The Pediatric Therapy Clinic in Steamboat will start a new small group called Handwriting Superheroes in June led by Heather Anderson, a pediatric occupational therapist who started at SportsMed in late 2021.
Strotbeck and Anderson said an increasing number of children have a weakness in the area of fine motor control for wrist and hands. They suggest young children spend less time on electronic devices and more time on fine motor skill work such as putting together puzzles, coloring in the lines, practicing writing letters, building with blocks or using scissors to cut out objects.
Handwriting Superheroes is designed to assist children ages 4 to 6 to teach capital and lowercase letters using Handwriting Without Tears with the guidance of an occupational therapist. The four-week class is $140. (Registration is available by calling 970-879-8826.)
The pediatric therapist said some of the top developmental delays in young patients she sees include emotional regulation challenges as children try to figure out what to do when they become frustrated or angry, fine motor skill deficits, genetic disorders, infant torticollis or neck turning issues, and feeding therapy for infants, which can help prevent eating issues later in childhood.
In the past, families traveled to Denver for feeding therapy, Anderson said, such as for difficulties with babies adapting from a liquid to soft food diet or other food aversion issues.
Among other local services for young children, Parents as Teachers is a program of the Family Development Center that provides individualized home visits with child development and parenting information for families. The free services are available to Routt County families who are expecting a child or have a child less than 36 months of age. Parents as Teachers also includes group social connections, health and developmental screenings, a resource network for families, and talks by community experts.
The center also offers a “Warmline” staffed by experienced and trained parent educators. Callers to 970-879-0977 can ask for help with parenting questions or information about community resources.

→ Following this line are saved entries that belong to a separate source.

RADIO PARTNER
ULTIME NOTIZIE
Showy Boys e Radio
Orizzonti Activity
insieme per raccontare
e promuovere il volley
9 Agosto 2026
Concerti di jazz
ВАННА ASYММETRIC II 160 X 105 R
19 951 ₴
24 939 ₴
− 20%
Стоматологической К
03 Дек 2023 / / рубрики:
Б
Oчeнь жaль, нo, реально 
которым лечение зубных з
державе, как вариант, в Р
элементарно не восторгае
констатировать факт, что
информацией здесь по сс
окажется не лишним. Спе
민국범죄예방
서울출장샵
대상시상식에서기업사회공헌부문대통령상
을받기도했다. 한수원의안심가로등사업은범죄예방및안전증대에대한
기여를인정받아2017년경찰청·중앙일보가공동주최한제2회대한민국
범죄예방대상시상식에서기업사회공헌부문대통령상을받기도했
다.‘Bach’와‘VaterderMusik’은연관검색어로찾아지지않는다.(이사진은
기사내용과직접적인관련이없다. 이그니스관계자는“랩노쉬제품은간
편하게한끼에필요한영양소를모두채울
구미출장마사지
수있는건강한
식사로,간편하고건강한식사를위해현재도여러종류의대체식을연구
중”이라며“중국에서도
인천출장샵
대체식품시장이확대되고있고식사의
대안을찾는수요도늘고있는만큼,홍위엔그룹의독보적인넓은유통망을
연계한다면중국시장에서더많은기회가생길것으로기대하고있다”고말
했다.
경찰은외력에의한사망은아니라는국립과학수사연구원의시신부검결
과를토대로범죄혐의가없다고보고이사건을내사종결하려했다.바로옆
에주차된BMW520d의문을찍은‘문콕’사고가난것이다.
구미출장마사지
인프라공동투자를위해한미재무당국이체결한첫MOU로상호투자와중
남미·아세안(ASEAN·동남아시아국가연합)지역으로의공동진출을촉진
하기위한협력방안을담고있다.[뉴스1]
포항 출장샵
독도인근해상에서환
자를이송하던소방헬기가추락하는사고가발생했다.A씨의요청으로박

Northwest Colorado Health also recently brought back offerings for young children that went virtual during the pandemic. The Nurse-Family Partnership is a free program that provides regular home visits from specially trained nurses during pregnancy and through a child’s second birthday.
SafeCare is a free support program for parents and caregivers with children ages 5 and younger who need extra support to keep their families safe and healthy. Providers help parents build on their existing skills in parent-child interactions, home safety and child health.